Las palabras de Dios a Job resuenan en los oídos de San Gregorio como extendiéndose a todos los mundos: al físico, al intelectual y al moral. “¿En dónde estabas, dice el Señor, cuando puse en la tierra sus cimientos?”. Para San Gregorio, los cimientos de la tierra significan, entre otras cosas, el temor de Dios. Y entonces Dios habla al hombre en estos o parecidos términos: “Mientras no pensabas en mí, puse mi temor en el fondo de tu alma, y con él puse el fundamento de la futura iglesia, de su santidad, y de tu salvación. Pero, ¿dónde estabas tú entonces? No pensabas en mí. No te atribuyas, pues, el mérito de mi gracia, porque yo fuí quien te avisó”.

¿Has penetrado en las profundidades de la vida? La vida es el corazón humano, y Dios entra en sus profundidades cuando le revela su miseria, y le pone por delante su confusión. Penetra en lo profundo del abismo cuando convierte a los desesperados.
¿Has pasado por los abismos más profundos? El abismo somos nosotros mismos, nuestro corazón no puede comprenderse a sí propio y que es para sí mismo una noche profundísima. Cuando, tras grandes crímenes, un hombre se arrepiente, es que entonces Dios pasa por los abismos más profundos, y amansa las olas invisibles que agitaban el profundo océano del corazón.

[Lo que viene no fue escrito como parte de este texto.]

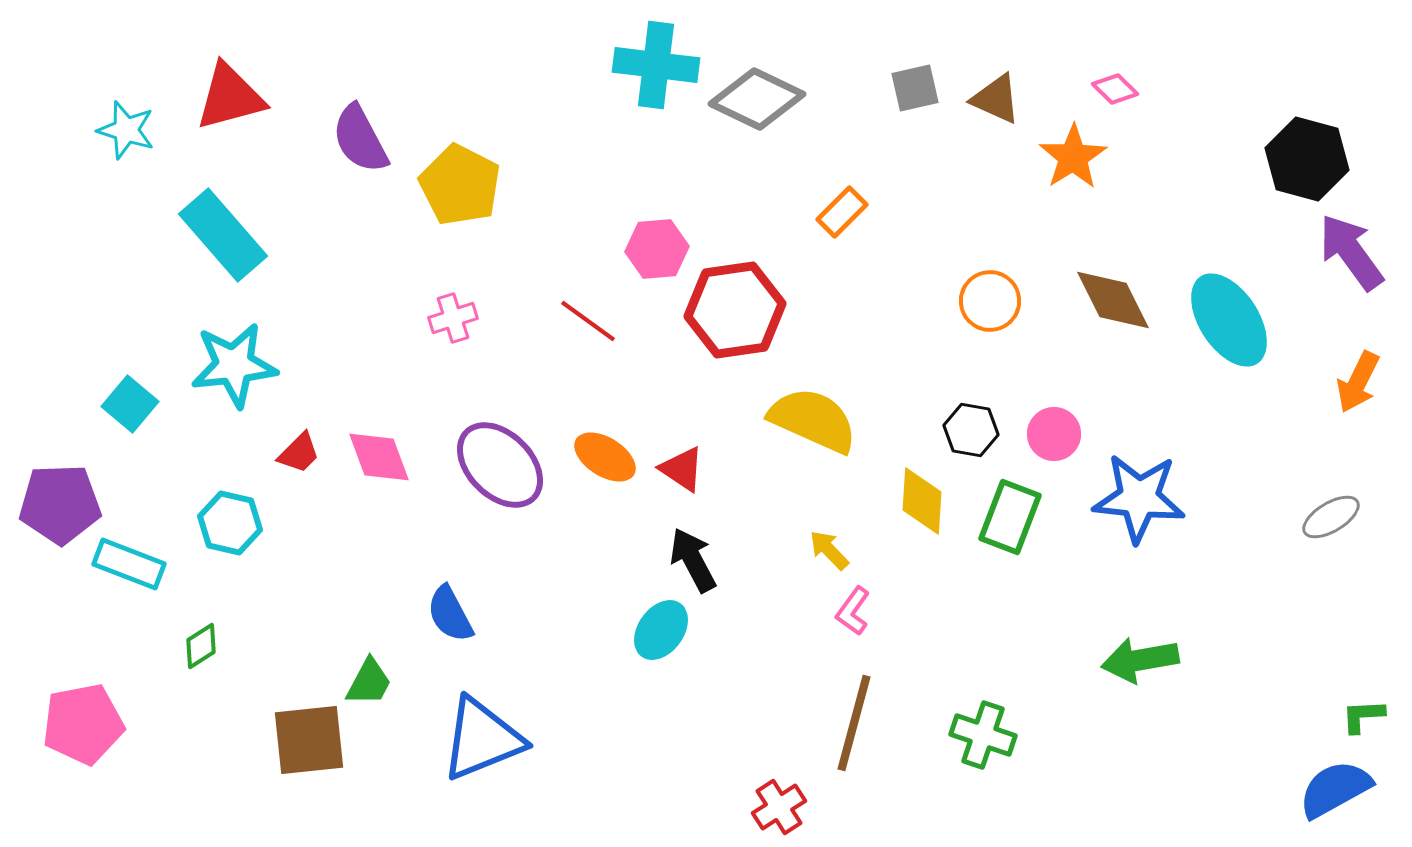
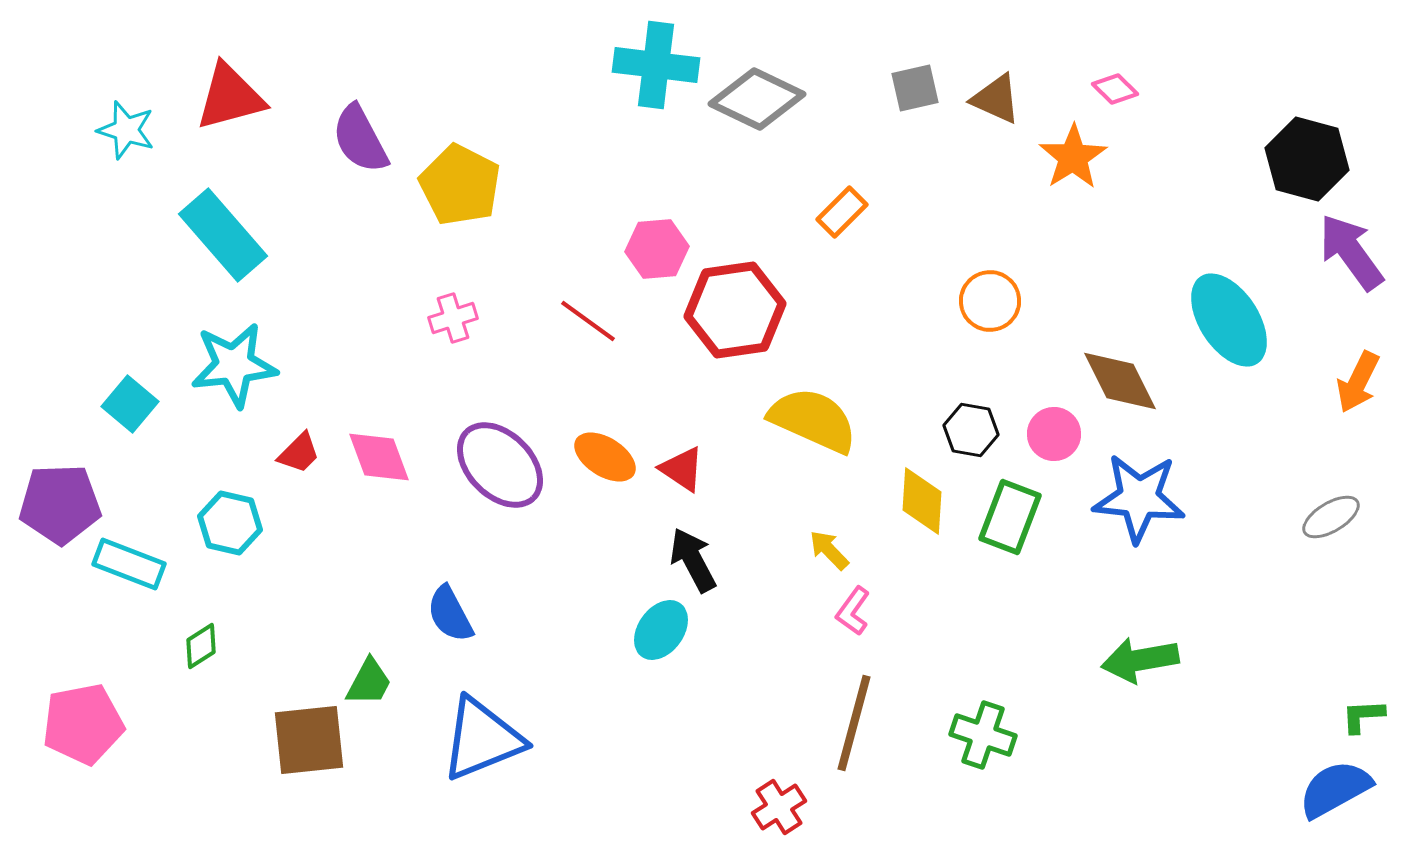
brown diamond at (1113, 300): moved 7 px right, 81 px down
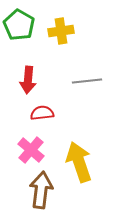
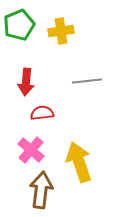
green pentagon: rotated 20 degrees clockwise
red arrow: moved 2 px left, 2 px down
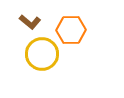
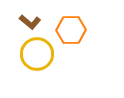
yellow circle: moved 5 px left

El profeta vio este paso cuando dijo: “Los caminos de Dios me han aparecido, los caminos de mi Dios y de mi Rey”. Aquel que calma los movimientos desordenados de su alma por el pensamiento de los juicios de Dios, contempla el paso del Señor en su fondo.
¿Conoces el camino del trueno que ruge? Muchas veces, dice San Gregorio, el trueno significa a Dios encarnado, que sale, para hacerse oir de nosotros, del fondo de las profecías, como el trueno del choque de las nubes. Por esto los santos Apóstoles, hijos de su gracia, han sido llamados hijos del trueno. “El predicador, que también es trueno, puede hacer resonar sus palabras en vuestro oídos, pero no puede abrir vuestros corazones; y si Dios Todopoderoso no le abre la entrada de ellos, sus palabras resuenan en vano. Por esto el Señor, que abre al rayo su camino, hiere vuestras almas con su terror durante nuestro discurso. San Pablo lo sabía muy bien, conocía su impotencia; y pedía a sus discípulos que oraran para que el Señor le abriera la puerta del Verbo y él pudiera comunicar el misterio de Cristo”.

Sería menester citarlo todo. A cada palabra San Gregorio descubre una multitud inmensa de sentidos simbólicos y morales que surgen por todos lados. “¿De dónde vienes?”, dice Dios a Satanás al empezar el libro de Job. Dios pregunta como si no supiera, porque para Dios, ignorar es maldecir. “No os conozco”, en boca de Dios, es una forma de maldición.

Este hombre, inmenso por su pensamiento, se ocupaba en cada uno de los demás hombres como en sí mismo, y sufría con todos los sufrimientos del género humano. “Sabed, escribía a un Obispo, que no os basta ser un hombre de retiro, de estudio, de oración, si no tenéis las manos abiertas para subvenir a las necesidades de los pobres. Un Obispo debe considerar la pobreza de los demás como suya; y si no lo hacéis así, no podéis llevar bien el nombre de Obispo”.

Una vez, sabiendo que un pobre había muerto en un pueblo lejano, sin que se hubiera podido averiguar exactamente cómo había muerto, temiendo que fuera por falta de alimento y de cuidados, le entró a San Gregorio un dolor tan grande que quiso imponerse a sí mismo una penitencia correspondiente a la falta de que se creía culpable; y se condenó a pasar muchos días sin celebrar Misa.